Consumer prices didn’t increase as much as the Reserve Bank (RBNZ) and financial markets expected they would in the September quarter.
The latest Statistics New Zealand data shows the Consumer Price Index (CPI) rose 0.7% in the September quarter compared to the June quarter. This followed a -0.5% fall the previous quarter.
The CPI rose 1.4% in the September quarter compared to the September 2019 quarter - a drop from 1.5% in the June quarter.
The RBNZ, in its August Monetary Policy Statement, forecast a quarter-on-quarter change of 1.1% and an annual change of 1.8%. Bank economists were expecting readings of there-abouts or lower.
While the data is underwhleming, it's a little noisy as Statistics New Zealand did its three-yearly update on what's included in its CPI "basket of goods and services" and how these items are weighted.
'The case for more stimulus remains clear'
Nonetheless, ANZ senior economist, Liz Kendall, said: "A weak starting point for inflation has the potential to reinforce low inflation expectations, which are currently at dismal levels.
"And with the economic recovery set to stagnate, job losses expected to rise and a more challenging time ahead, inflation is set to be too low and unemployment too high.
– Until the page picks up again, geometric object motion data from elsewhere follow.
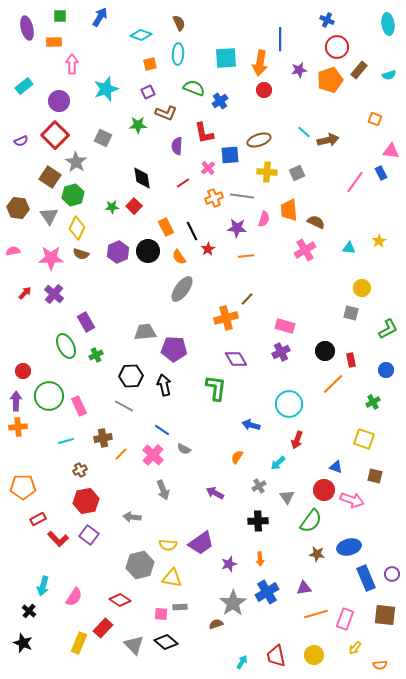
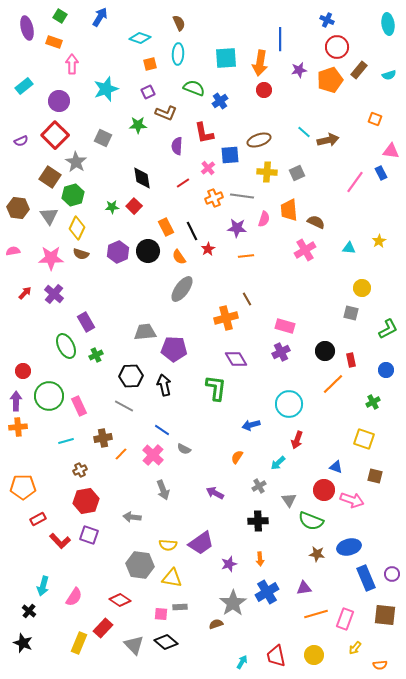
green square at (60, 16): rotated 32 degrees clockwise
cyan diamond at (141, 35): moved 1 px left, 3 px down
orange rectangle at (54, 42): rotated 21 degrees clockwise
brown line at (247, 299): rotated 72 degrees counterclockwise
blue arrow at (251, 425): rotated 30 degrees counterclockwise
gray triangle at (287, 497): moved 2 px right, 3 px down
green semicircle at (311, 521): rotated 75 degrees clockwise
purple square at (89, 535): rotated 18 degrees counterclockwise
red L-shape at (58, 539): moved 2 px right, 2 px down
gray hexagon at (140, 565): rotated 20 degrees clockwise
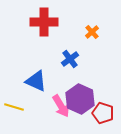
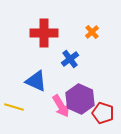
red cross: moved 11 px down
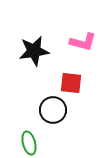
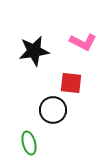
pink L-shape: rotated 12 degrees clockwise
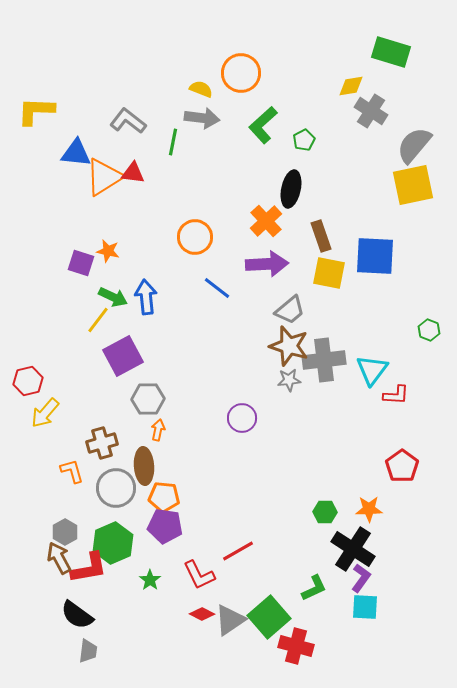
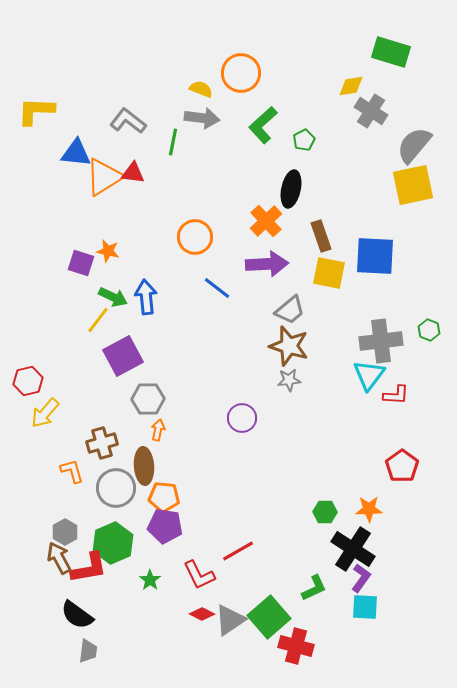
gray cross at (324, 360): moved 57 px right, 19 px up
cyan triangle at (372, 370): moved 3 px left, 5 px down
The case for more stimulus remains clear for now."
Kiwibank chief economist Jarrod Kerr said the weak reading only supports the RBNZ's resolve to do more, early, to lower interest rates to boost inflation in an attempt to reach its 1% to 3% target range.
He expected the RBNZ to implement its Funding for Lending programme before the end of the year, and cut the Official Cash Rate (OCR) into negative territory as early as February.
ASB economists, Mark Smith and Nick Tuffley, pencilled in a negative OCR from April next year.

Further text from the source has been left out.